Onu, tutti contro l’elezione del ministro ugandese “nemico dei gay”. Cina e Arabia Saudita fanno peggio ma a loro nessuno dice niente

Sam Kutesa sarà eletto oggi presidente dell’Assemblea delle Nazioni Unite. Mezzo mondo si indigna: è un sostenitore della legge anti-omosessuali. Ma sull’ingresso di Riyad e Pechino nel Consiglio per i diritti umani nessuno ha protestato

Che cosa c’è di più indignante, cliccabile e ritwittabile di una bella polemica facile facile contro il ministro degli Esteri ugandese, uomo di fiducia del controverso presidente Yoweri Museveni e sostenitore della ultra-criticata (in primis dalla Chiesa cattolica) legge che criminalizza e sanziona con il carcere gli atti omosessuali? Niente.

PETIZIONE ONLINE. Per questo sta avendo enorme successo la petizione online del giornalista ugandese di stanza a New York Milton Allimadi, che ha chiesto al dipartimento di Stato americano di impedire la nomina del ministro Sam Kutesa (foto a sinistra) a presidente dell’Assemblea generale dell’Onu. L’elezione, che avverrà oggi, è però scontata e inevitabile dal momento che è il candidato designato dall’Unione Africana, alla quale per la rotazione dei continenti spetta l’incarico della presidenza per il prossimo mandato.

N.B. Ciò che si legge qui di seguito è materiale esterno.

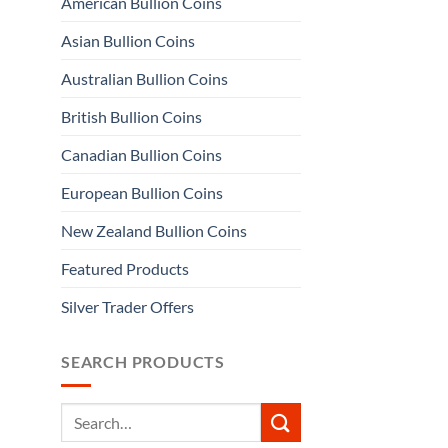
American Bullion Coins
Asian Bullion Coins
Australian Bullion Coins
British Bullion Coins
Canadian Bullion Coins
European Bullion Coins
New Zealand Bullion Coins
Featured Products
Silver Trader Offers
SEARCH PRODUCTS
Search
for:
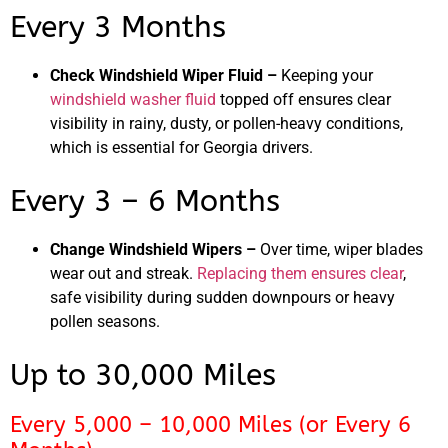
Every 3 Months
Check Windshield Wiper Fluid –
Keeping your
windshield washer fluid
topped off ensures clear
visibility in rainy, dusty, or pollen-heavy conditions,
which is essential for Georgia drivers.
Every 3 – 6 Months
Change Windshield Wipers –
Over time, wiper blades
wear out and streak.
Replacing them ensures clear
,
safe visibility during sudden downpours or heavy
pollen seasons.
Up to 30,000 Miles
Every 5,000 – 10,000 Miles (or Every 6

SI ACCODANO TUTTI. Secondo il giornalista Allimadi, dare a Kutesa questo ruolo prestigioso «rappresenterebbe un insulto per tutti gli ideali che le Nazioni Unite dovrebbero difendere». La sua petizione è stata subito portata in palmo di mano e sostenuta dai senatori americani Kirsten Gillibrand e Charles Schumer, secondo i quali «sarebbe inquietante vedere il ministro degli Esteri di un paese che ha approvato una legge ingiusta, dura e discriminatoria basata sull’orientamento sessuale presiedere l’Assemblea generale dell’Onu». Al coro degli indignati non poteva mancare un’esperta di Human Rights Watch Africa, che ha fatto sapere in una nota di essere molto «preoccupata».

FORTI CON I DEBOLI. È bello vedere come il meglio del meglio della società, dell’informazione e dell’associazionismo occidentale si schieri compatto per difendere l’integrità e la coerenza dell’Onu, arrivando a giudicare perfino il paese di origine delle persone elette. Peccato che sia sempre la solita storia e che i sostenitori degli «ideali che le Nazioni Unite dovrebbero difendere» si rivelino forti con i deboli e deboli con i forti.
Non si sono visti infatti appelli, petizioni, tweet indignati o campagne stampa per impedire che Cina e Arabia Saudita entrassero nel Consiglio per i diritti umani dell’Onu. Eppure anche in questi due paesi gli omosessuali non vengono trattati bene, anzi: a Riyad, dove vige una rigida interpretazione della sharia, per atti omosessuali si può incorrere anche nella pena di morte, a Pechino invece gli omosessuali non vengono riconosciuti in alcun modo.

DEBOLI CON I FORTI. C’è di più: Cina e Arabia Saudita sono entrambi regimi tra i primi violatori al mondo della libertà religiosa e della libertà di espressione, per non parlare della totale mancanza di diritti riconosciuti ai lavoratori, soprattutto migranti. Eppure quando sono stati chiamati a «rafforzare, promuovere e proteggere i diritti umani nel mondo» all’interno dell’Onu fino al 2016 nessuno ha detto una parola. Tutti si sono invece affrettati a bastonare l’Uganda. La verità è che anche gli «ideali» hanno un prezzo, solo che l’Uganda non ha né i petrodollari degli sceicchi né lo strapotere economico del partito comunista per pagarlo. E l’Occidente, mentre ha ottime ragioni per tenersi buoni Pechino e Riyad, non ne ha a sufficienza per chiudere un occhio con Kampala. Come al solito, forti con i deboli e deboli con i forti.